“Work on Saturday”, they said, “and we’ll give you Monday off.” Okay. Of course, what was supposed to be an easy 8 hrs turned into 14 hrs. (T_T) Oh well, I got paid OT. But I sure was glad I scheduled a spa day for myself on Monday. The catch? I booked it at a Korean spa in K-town. While I had been to a “Korean” spa before, I had not been to a true one yet.
Korean spas. Not quite your typical place where you lounge in tranquility to the soothing sounds of pan flutes and aromatherapy and enjoy treatments in a private room. No, Korean spas are different. Jacuzzi pools may include green tea or mugwort in the water. Dry saunas may be enhanced with jade walls, salt bricks or some other mineral while wet saunas may have some herbal concoction scenting the air. Also, everyone is naked. Wait, what? Naked? What do you mean “naked”? Uh… naked. Nude. Au naturel. Birthday suit. Boobies and bushes everywhere! Well, except for those that go for the full Brazilian… TMI?
Yeah, if you’re in anyway uncomfortable with nakedness, Korean spas are not for you. I mean you could cover up with the provided towel or robe but you’ll have to be naked to get into any of the pools. And you’ll still have to deal with seeing everyone else’s junk. It’s not that big of a deal since no one is looking at you and judging (at least not outwardly). There’s all sorts of body types and ages from college kids to old grannies. Trust me, if I can get over being nekkids in front of strangers with this awesome post-preggers body (read: overweight and still look 6mths pregnant, stretch marks galore), then so can you.
I booked a treatment but wanted to make use of the pools and saunas beforehand so I arrived about an hour earlier. I guess Korean spas like to set their heat to 11 cuz while the pools and wet sauna were tolerable, the dry heat rooms were ovens. I was boiled and steamed in mugwort and roasted in salt and cedar wood rooms. I’m pretty sure this is not unlike what dumplings feel like. I could be a dumpling…
The idea of multiple types of heat is that you raise your body temp in one of the hot rooms and then cool yourself back down with a cold shower/jump in the cold tub (which is like an ice bath) and then return to a different room to reap multiple benefits. I don’t know if it did me any good other than cause some water weight loss but I did think about eggs hard-boiled a la Julia Child’s method.

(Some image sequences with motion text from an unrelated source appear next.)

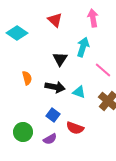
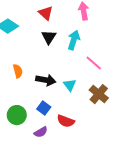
black triangle: (60, 59) -> (49, 37), moved
cyan triangle: (79, 92) -> (70, 85), turned 32
green circle: (23, 132) -> (17, 115), moved

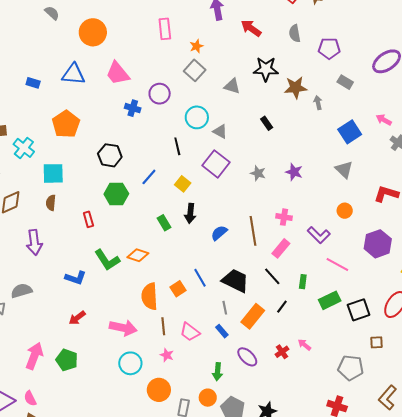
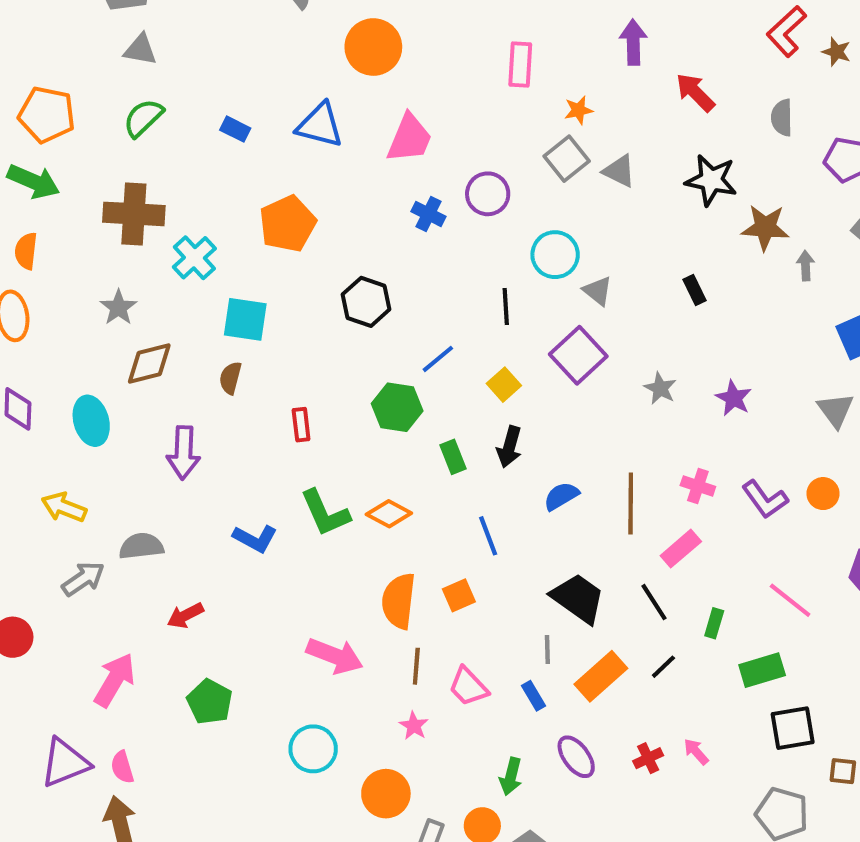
pink trapezoid: (118, 73) -> (410, 138), turned -128
gray triangle: (232, 86) -> (619, 171), moved
green hexagon: (116, 194) -> (397, 407), moved
purple L-shape: (319, 235) -> (765, 499), moved
blue line: (200, 278) -> (488, 536), moved
black square: (359, 310) -> (793, 728), moved
red arrow: (77, 318) -> (185, 615), moved
pink arrow: (34, 356) -> (115, 680), moved
cyan circle: (130, 363) -> (313, 749), moved

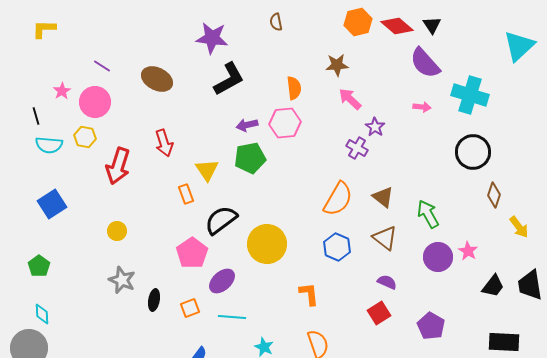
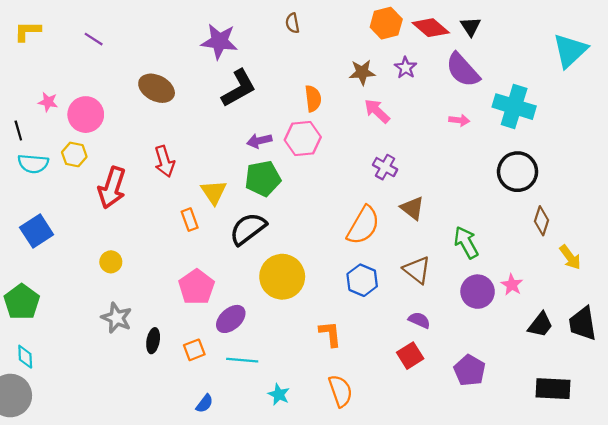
purple line: (102, 66) -> (94, 39), moved
pink star: (62, 91) -> (48, 102), turned -30
purple star: (375, 127) -> (406, 68), moved
brown triangle: (383, 197) -> (412, 208), moved
black semicircle: (221, 220) -> (248, 229), moved
green pentagon: (39, 266) -> (22, 302), size x1.4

I opted for the silver package – 2 hrs of pampering for $130. Seriously a good deal given what similar packages cost at other spas. So there’s no private room but there is a sectioned off area where anyone getting a treatment goes. While you still hear everything from conversations to the showers going on and off, you can surprisingly reach a state of zen relaxation. Or snoring sleep, in my case.
First, I was scrubbed clean. Pretty sure every dead skin cell and then some was scoured off me. Then I had my hair washed and a conditioning treatment put in. Then there was the seaweed wrap where they covered my body in green sea-smelly goop and wrapped me in foil. I also had my face slathered in a cucumber mask. I was very tempted to just stick my tongue out and taste it as it smelled very much like slightly pickled cucumbers, but I didn’t. At this point, I was pretty sure I was going to get rolled into the dry sauna to bake but I wasn’t. After I was rinsed off, I was oiled down and massaged. Not the kind of gentle Swedish massage but the kind where they dig into you with their elbows in an effort to tenderize any tough
meat muscles. I think I may have experienced the life of a Kobe beef cow out of order…
Overall, it was a pretty good experience. Once the initial awkwardness of “OMG NEKKID!” wore off, that is. And I walked out of there feeling smooth and gooey. There was a noticeable enough difference in my skin that Cat Wrangler declared that I should go to the spa more often. I’m okay with that. Moo.